Lula diz que classificação do PCC como terrorista pelos EUA ameaça soberania do Brasil

Documento enviado pelo Itamaraty à Câmara afirma que decisão dos Estados Unidos pode abrir margem para medidas extraterritoriais e até uso da força militar em território brasileiro

O governo do presidente Luiz Inácio Lula da Silva (PT) afirmou à Câmara dos Deputados que a decisão dos Estados Unidos de classificar o Primeiro Comando da Capital (PCC) e o Comando Vermelho (CV) como organizações terroristas pode trazer riscos à soberania brasileira e abrir margem para ações unilaterais do governo norte-americano, incluindo, em determinadas circunstâncias, o uso da força militar em território nacional.

A avaliação consta em um documento encaminhado pelo Ministério das Relações Exteriores em resposta a um requerimento de informação apresentado pelo deputado federal Evair de Melo (Republicanos-ES).

No texto, o Itamaraty afirma que a legislação antiterrorismo dos Estados Unidos concede ampla margem de interpretação às autoridades americanas, o que pode gerar impactos sobre cidadãos, empresas e organizações brasileiras.

"Há a possibilidade do uso da força militar dos Estados Unidos em território brasileiro", registra o documento.

Governo vê riscos à soberania

Na manifestação enviada ao Legislativo, o Ministério das Relações Exteriores sustenta que a classificação das facções criminosas não traria benefícios concretos para a cooperação entre Brasil e Estados Unidos no combate ao crime organizado.

Segundo o Itamaraty, a medida pode provocar consequências nos campos econômico, financeiro, migratório e penal, além de permitir a adoção de medidas administrativas e judiciais de caráter extraterritorial.

Ainda de acordo com o ministério, pessoas, empresas e organizações brasileiras poderiam ser afetadas mesmo sem manter relação direta com as facções, caso fossem enquadradas pelas autoridades americanas por vínculos indiretos ou involuntários.

Para o governo brasileiro, esse cenário representa um risco aos princípios da soberania nacional.

O documento afirma que classificar organizações criminosas como grupos terroristas "não apenas é inadequado do ponto de vista jurídico, como tampouco acrescenta benefícios para a cooperação internacional no combate ao crime organizado transnacional" e acrescenta que a medida pode gerar "riscos concretos à soberania nacional".

Classificação foi anunciada pelos EUA

A resposta do Itamaraty foi enviada pouco mais de um mês após o governo dos Estados Unidos anunciar a inclusão do PCC e do Comando Vermelho na lista de Terroristas Globais Especialmente Designados (SDGT).

Na ocasião, o secretário de Estado norte-americano, Marco Rubio, informou ainda que as duas facções passariam a ser classificadas como Organizações Terroristas Estrangeiras (FTO), medida em vigor desde 5 de junho.
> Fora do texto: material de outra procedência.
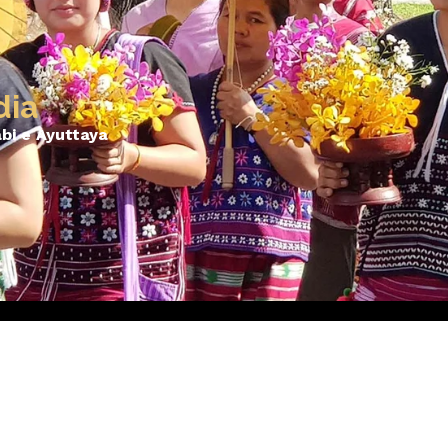
dia
abi e Ayuttaya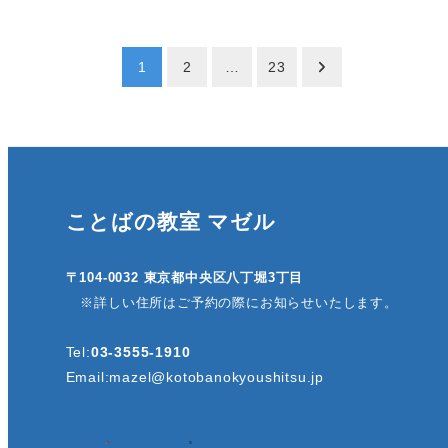
投
1
2
…
23
稿
の
ペ
ことばの教室 マゼル
ー
ジ
〒104-0032 東京都中央区八丁堀3丁目
※詳しい住所はご予約の際にお知らせいたします。
送
Tel:
03-3555-1910
り
Email:
mazel@kotobanokyoushitsu.jp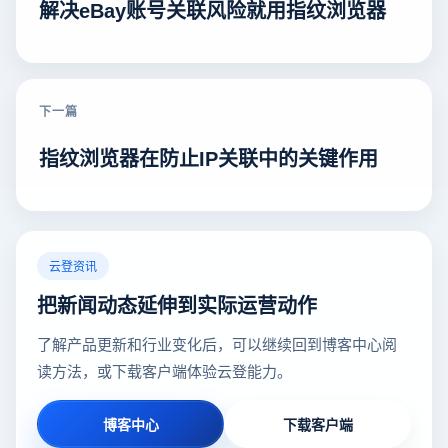
解决eBay账号关联风险就用指纹浏览器
下一篇
指纹浏览器在防止IP关联中的关键作用
云登资讯
把新闻动态延伸到实际运营动作
了解产品更新和行业变化后，可以继续回到博客中心阅
读方法，或下载客户端体验云登能力。
博客中心
下载客户端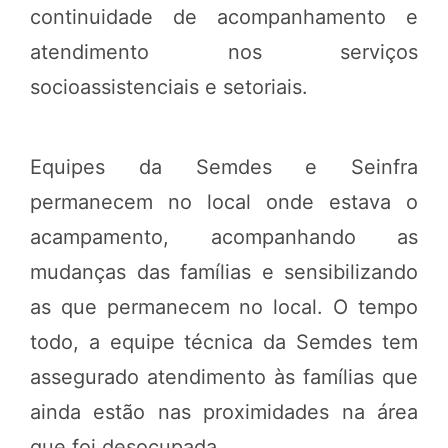
continuidade de acompanhamento e
atendimento nos serviços
socioassistenciais e setoriais.
Equipes da Semdes e Seinfra
permanecem no local onde estava o
acampamento, acompanhando as
mudanças das famílias e sensibilizando
as que permanecem no local. O tempo
todo, a equipe técnica da Semdes tem
assegurado atendimento às famílias que
ainda estão nas proximidades na área
que foi desocupada.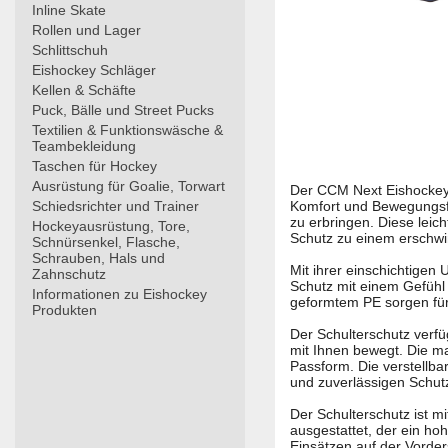
Inline Skate
Rollen und Lager
Schlittschuh
Eishockey Schläger
Kellen & Schäfte
Puck, Bälle und Street Pucks
Textilien & Funktionswäsche &
Teambekleidung
Taschen für Hockey
Ausrüstung für Goalie, Torwart
Der CCM Next Eishockey 
Schiedsrichter und Trainer
Komfort und Bewegungsfre
zu erbringen. Diese leic
Hockeyausrüstung, Tore,
Schutz zu einem erschwi
Schnürsenkel, Flasche,
Schrauben, Hals und
Mit ihrer einschichtigen
Zahnschutz
Schutz mit einem Gefühl d
Informationen zu Eishockey
geformtem PE sorgen für
Produkten
Der Schulterschutz verfü
mit Ihnen bewegt. Die ma
Passform. Die verstellb
und zuverlässigen Schutz
Der Schulterschutz ist 
ausgestattet, der ein ho
Einsätzen auf der Vorde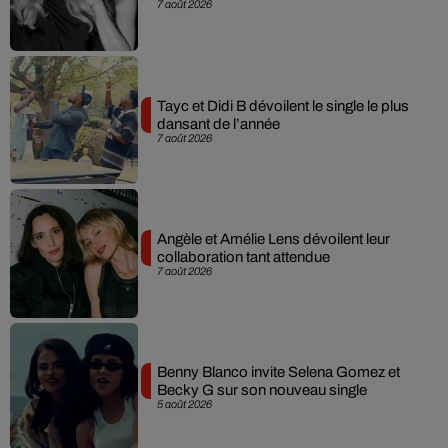
7 août 2026
Tayc et Didi B dévoilent le single le plus
dansant de l’année
7 août 2026
Angèle et Amélie Lens dévoilent leur
collaboration tant attendue
7 août 2026
Benny Blanco invite Selena Gomez et
Becky G sur son nouveau single
5 août 2026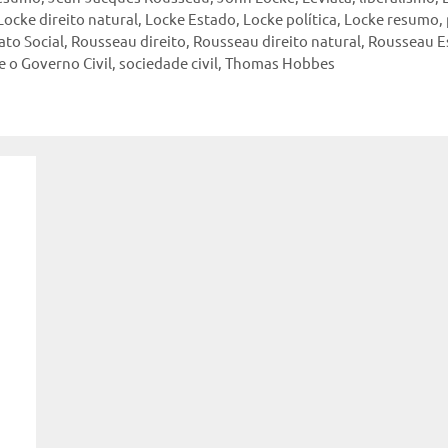
Locke direito natural
,
Locke Estado
,
Locke política
,
Locke resumo
,
to Social
,
Rousseau direito
,
Rousseau direito natural
,
Rousseau E
 o Governo Civil
,
sociedade civil
,
Thomas Hobbes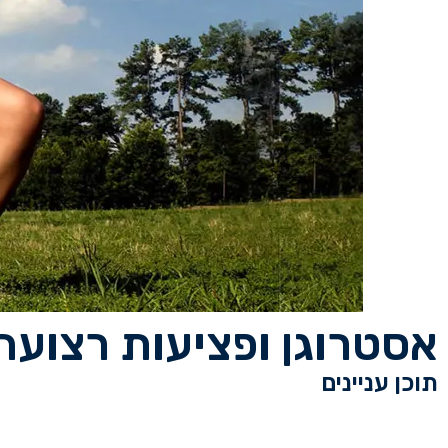
אסטרוגן ופציעות רצועה
תוכן עניינים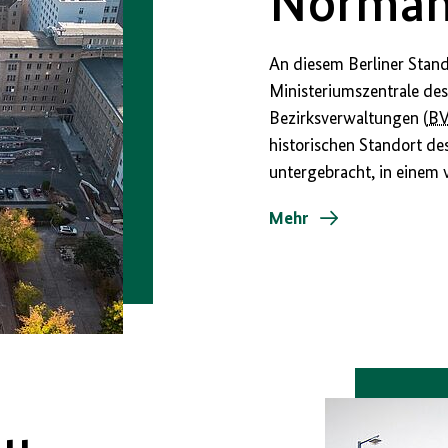
Norman
An diesem Berliner Stand
Ministeriumszentrale de
Bezirksverwaltungen (
B
historischen Standort de
untergebracht, in einem
Mehr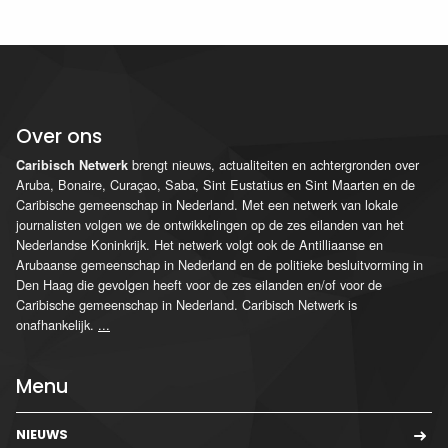
Over ons
brengt nieuws, actualiteiten en achtergronden over
Caribisch Netwerk
Aruba, Bonaire, Curaçao, Saba, Sint Eustatius en Sint Maarten en de
Caribische gemeenschap in Nederland. Met een netwerk van lokale
journalisten volgen we de ontwikkelingen op de zes eilanden van het
Nederlandse Koninkrijk. Het netwerk volgt ook de Antilliaanse en
Arubaanse gemeenschap in Nederland en de politieke besluitvorming in
Den Haag die gevolgen heeft voor de zes eilanden en/of voor de
Caribische gemeenschap in Nederland. Caribisch Netwerk is
onafhankelijk.
...
Menu
NIEUWS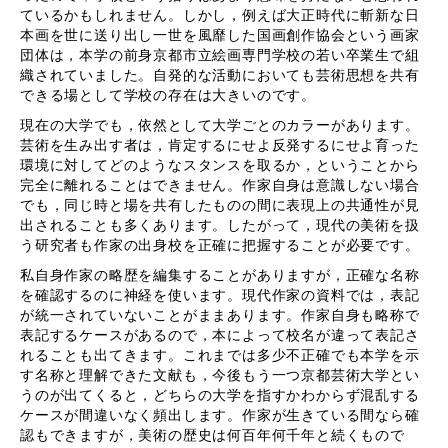
ているかもしれません。しかし，例えば大正時代に斬新な日
本画を世に送り出し一世を風靡した国画創作協会という画家
団体は，本学の前身京都市立絵画専門学校の若い卒業生で組
織されていました。自発的な活動においても芸術思想を共有
できる場として学校の存在は大きいのです。
現在の大学でも，依然として大学ごとのカラーがあります。
芸術を生み出す者は，肯定するにせよ反発するにせよ育った
環境に対してどのようなスタンスを取るか，ということから
完全に離れることはできません。作家自身は意識しない場合
でも，同じ時と場を共有したものの間に表現上の共通性が見
出されることも多くあります。したがって，現代の美術を扱
う研究者も作家の出身校を正確に把握することが必要です。
私自身作家の略歴を編集することがありますが，正確な名称
を確認するのに神経を使います。現代作家の資料では，表記
が統一されていないことがままあります。作家自身も略称で
表記するケースがあるので，本によって校名が違って表記さ
れることも出てきます。これまでは多少不正確でも本学を示
す名称と理解できた文献も，今後もう一つ京都芸術大学とい
うのが出てくると，どちらの大学を指すかわからず混乱する
ケースが間違いなく頻出します。作家が生きている間なら確
認もできますが，美術の歴史は何百年何千年と続くもので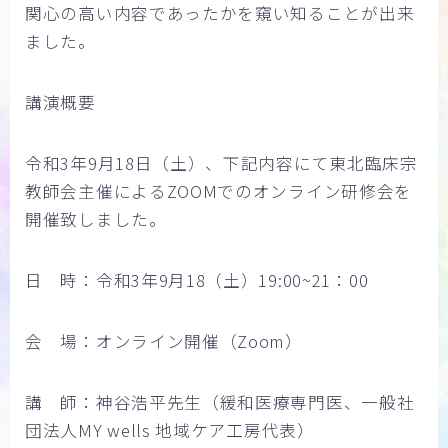
関心の高い内容であったかを窺い知ることが出来
ました。
講演概要
令和3年9月18日（土）、下記内容にて東北臨床宗
教師会主催によるZOOMでのオンライン研修会を
開催致しました。
日 時：令和3年9月18（土）19:00~21：00
会 場：オンライン開催（Zoom）
講 師：神谷浩平先生（緩和医療専門医、一般社
団法人MY wells 地域ケア工房代表）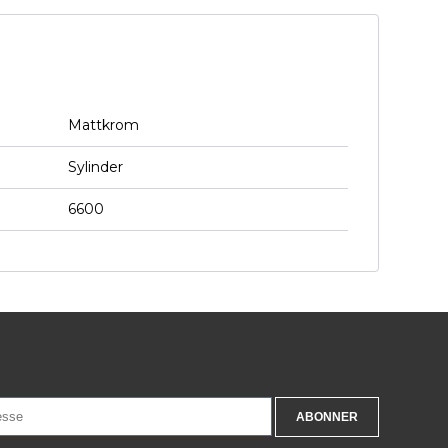
Mattkrom
Sylinder
6600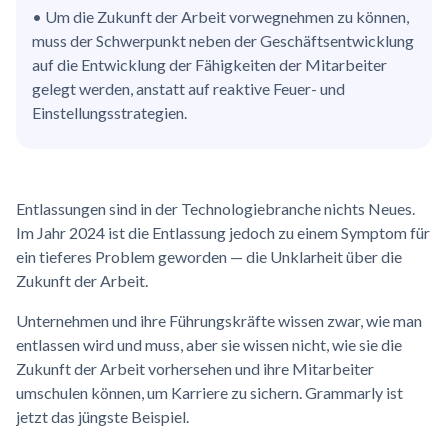
• Um die Zukunft der Arbeit vorwegnehmen zu können,
muss der Schwerpunkt neben der Geschäftsentwicklung
auf die Entwicklung der Fähigkeiten der Mitarbeiter
gelegt werden, anstatt auf reaktive Feuer- und
Einstellungsstrategien.
Entlassungen sind in der Technologiebranche nichts Neues.
Im Jahr 2024 ist die Entlassung jedoch zu einem Symptom für
ein tieferes Problem geworden — die Unklarheit über die
Zukunft der Arbeit.
Unternehmen und ihre Führungskräfte wissen zwar, wie man
entlassen wird und muss, aber sie wissen nicht, wie sie die
Zukunft der Arbeit vorhersehen und ihre Mitarbeiter
umschulen können, um Karriere zu sichern. Grammarly ist
jetzt das jüngste Beispiel.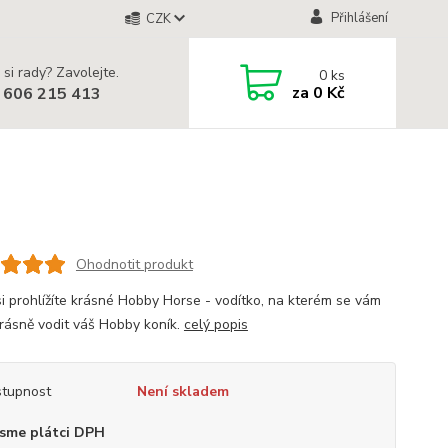
Přihlášení
CZK
 si rady? Zavolejte.
0
ks
za
0 Kč
 606 215 413
Ohodnotit produkt
si prohlížíte krásné Hobby Horse - vodítko, na kterém se vám
rásně vodit váš Hobby koník.
celý popis
tupnost
Není skladem
sme plátci DPH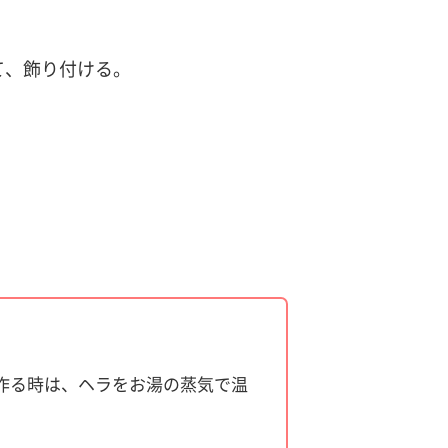
て、飾り付ける。
作る時は、ヘラをお湯の蒸気で温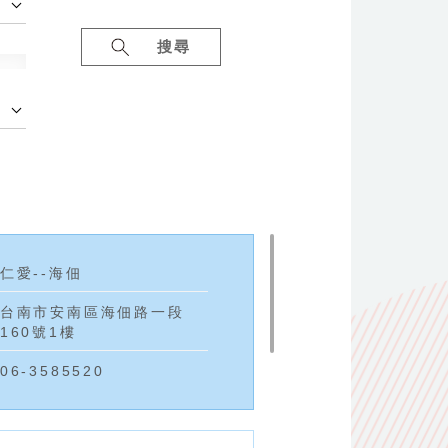
搜尋
仁愛--海佃
台南市安南區海佃路一段
160號1樓
06-3585520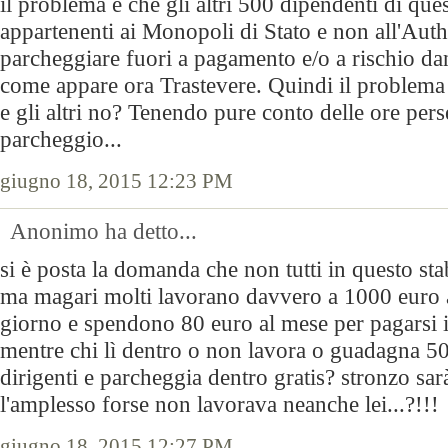
il problema è che gli altri 500 dipendenti di ques
appartenenti ai Monopoli di Stato e non all'Autho
parcheggiare fuori a pagamento e/o a rischio da
come appare ora Trastevere. Quindi il problema 
e gli altri no? Tenendo pure conto delle ore pers
parcheggio...
giugno 18, 2015 12:23 PM
Anonimo ha detto...
si è posta la domanda che non tutti in questo st
ma magari molti lavorano davvero a 1000 euro a
giorno e spendono 80 euro al mese per pagarsi i
mentre chi lì dentro o non lavora o guadagna 5
dirigenti e parcheggia dentro gratis? stronzo sarà
l'amplesso forse non lavorava neanche lei...?!!!
giugno 18, 2015 12:27 PM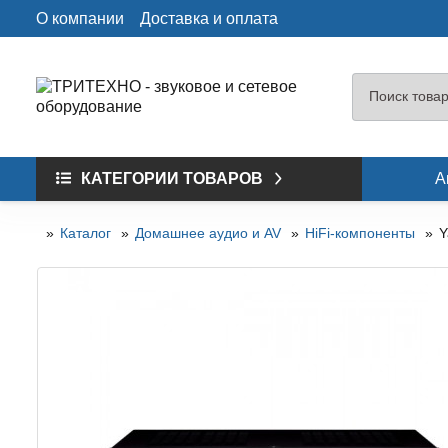
О компании
Доставка и оплата
КАТЕГОРИИ ТОВАРОВ
А
Каталог
Домашнее аудио и AV
HiFi-компоненты
Y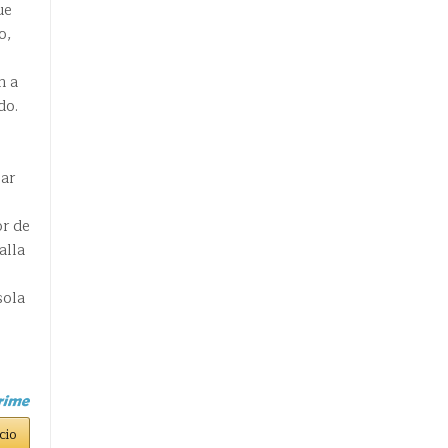
ue
o,
m a
do.
bar
or de
alla
sola
cio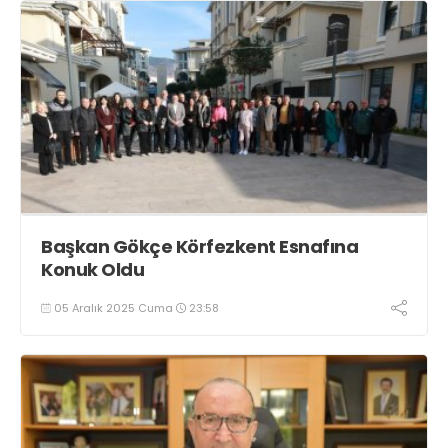
Başkan Gökçe Körfezkent Esnafına
Konuk Oldu
05 Aralık 2025 Cuma
23:58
Com essa classificação, o governo americano amplia os mecanismos legais para combater os grupos, incluindo bloqueio de bens e contas, restrições financeiras, sanções migratórias e criminalização do fornecimento de qualquer tipo de apoio material às organizações.

Brasil diz que não foi consultado

O Itamaraty informou que o governo brasileiro não recebeu comunicação oficial dos Estados Unidos antes da adoção da medida.

Segundo o ministério, também não foram encaminhadas notas diplomáticas sobre o tema por se tratar de uma decisão unilateral da administração norte-americana.

Apesar disso, o documento afirma que o Brasil manifestou oposição à classificação das facções como organizações terroristas.

Cooperação já existe, diz governo

Na resposta enviada à Câmara, o governo argumenta que Brasil e Estados Unidos já mantêm instrumentos considerados suficientes para o enfrentamento ao crime organizado transnacional.

Entre eles estão acordos de assistência jurídica, intercâmbio de informações de inteligência, cooperação entre forças policiais e mecanismos de combate à lavagem de dinheiro.

Segundo o Itamaraty, esses instrumentos permitem o trabalho conjunto entre os dois países sem a necessidade de enquadrar o PCC e o Comando Vermelho como organizações terroristas.

O documento informa ainda que a posição brasileira foi construída de forma conjunta por órgãos das áreas de relações exteriores, segurança pública, inteligência e Justiça.